● What the exercise asks: Each line with the string "wybrać" is to be copied from the records below.

● Data provided:

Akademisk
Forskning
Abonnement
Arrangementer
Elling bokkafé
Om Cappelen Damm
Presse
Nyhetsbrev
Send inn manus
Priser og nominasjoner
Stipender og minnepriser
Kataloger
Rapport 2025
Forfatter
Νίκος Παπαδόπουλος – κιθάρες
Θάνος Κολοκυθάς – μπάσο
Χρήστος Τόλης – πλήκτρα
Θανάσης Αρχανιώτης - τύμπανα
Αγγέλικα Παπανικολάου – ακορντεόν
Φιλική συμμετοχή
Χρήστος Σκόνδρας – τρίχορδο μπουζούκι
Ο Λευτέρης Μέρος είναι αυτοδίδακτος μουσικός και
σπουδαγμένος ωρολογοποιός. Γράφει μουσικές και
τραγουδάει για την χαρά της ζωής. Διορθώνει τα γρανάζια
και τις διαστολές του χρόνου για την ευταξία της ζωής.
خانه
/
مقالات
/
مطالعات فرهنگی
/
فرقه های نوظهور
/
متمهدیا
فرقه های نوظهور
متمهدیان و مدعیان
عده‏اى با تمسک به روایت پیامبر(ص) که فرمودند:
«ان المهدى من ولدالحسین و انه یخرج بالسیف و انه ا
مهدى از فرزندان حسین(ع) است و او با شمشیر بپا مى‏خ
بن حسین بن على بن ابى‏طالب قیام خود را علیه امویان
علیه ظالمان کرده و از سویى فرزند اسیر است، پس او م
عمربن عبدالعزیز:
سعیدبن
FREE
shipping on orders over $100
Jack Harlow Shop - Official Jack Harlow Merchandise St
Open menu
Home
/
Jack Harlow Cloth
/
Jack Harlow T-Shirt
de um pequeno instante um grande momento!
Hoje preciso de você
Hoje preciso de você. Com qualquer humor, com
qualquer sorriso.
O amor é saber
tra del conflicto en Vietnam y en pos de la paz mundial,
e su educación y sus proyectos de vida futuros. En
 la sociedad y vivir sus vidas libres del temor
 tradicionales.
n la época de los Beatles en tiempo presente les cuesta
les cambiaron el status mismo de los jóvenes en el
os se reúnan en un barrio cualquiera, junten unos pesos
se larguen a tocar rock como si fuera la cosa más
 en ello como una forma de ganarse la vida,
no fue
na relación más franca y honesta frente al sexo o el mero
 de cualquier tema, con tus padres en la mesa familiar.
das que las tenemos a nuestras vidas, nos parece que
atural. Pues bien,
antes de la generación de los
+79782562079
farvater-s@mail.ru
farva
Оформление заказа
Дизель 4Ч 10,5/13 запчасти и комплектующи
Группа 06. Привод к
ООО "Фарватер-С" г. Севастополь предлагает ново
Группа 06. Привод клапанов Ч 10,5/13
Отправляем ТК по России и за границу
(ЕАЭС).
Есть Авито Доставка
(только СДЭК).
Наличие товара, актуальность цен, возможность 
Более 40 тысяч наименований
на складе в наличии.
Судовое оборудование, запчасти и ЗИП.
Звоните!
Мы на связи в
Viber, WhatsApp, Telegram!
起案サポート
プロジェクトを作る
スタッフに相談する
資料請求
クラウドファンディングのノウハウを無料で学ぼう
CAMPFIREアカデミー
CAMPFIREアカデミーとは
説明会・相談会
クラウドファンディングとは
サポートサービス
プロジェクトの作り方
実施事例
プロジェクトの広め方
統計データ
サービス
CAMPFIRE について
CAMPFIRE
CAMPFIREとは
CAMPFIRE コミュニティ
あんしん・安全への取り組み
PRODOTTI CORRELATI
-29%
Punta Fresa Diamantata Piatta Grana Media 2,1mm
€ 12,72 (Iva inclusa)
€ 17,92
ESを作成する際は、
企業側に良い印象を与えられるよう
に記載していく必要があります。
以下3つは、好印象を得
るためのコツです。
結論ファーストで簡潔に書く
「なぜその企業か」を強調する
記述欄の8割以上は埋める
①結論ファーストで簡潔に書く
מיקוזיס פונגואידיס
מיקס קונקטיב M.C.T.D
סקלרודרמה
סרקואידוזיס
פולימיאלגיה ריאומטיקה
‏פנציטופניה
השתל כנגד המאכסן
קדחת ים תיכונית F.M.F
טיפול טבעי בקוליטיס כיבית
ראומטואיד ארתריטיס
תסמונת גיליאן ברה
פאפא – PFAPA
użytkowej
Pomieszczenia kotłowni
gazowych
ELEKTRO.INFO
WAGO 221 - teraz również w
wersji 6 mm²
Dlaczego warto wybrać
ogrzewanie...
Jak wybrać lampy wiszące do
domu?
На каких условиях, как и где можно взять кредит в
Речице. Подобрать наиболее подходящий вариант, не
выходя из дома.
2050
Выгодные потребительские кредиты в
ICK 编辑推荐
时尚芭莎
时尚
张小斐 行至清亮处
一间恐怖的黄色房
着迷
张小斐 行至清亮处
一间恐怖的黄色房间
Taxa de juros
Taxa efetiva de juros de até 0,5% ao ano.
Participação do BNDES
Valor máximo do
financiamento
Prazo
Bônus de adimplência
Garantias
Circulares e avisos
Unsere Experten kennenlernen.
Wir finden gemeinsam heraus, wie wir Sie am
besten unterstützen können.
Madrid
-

● Written response:
Dlaczego warto wybrać
Jak wybrać lampy wiszące do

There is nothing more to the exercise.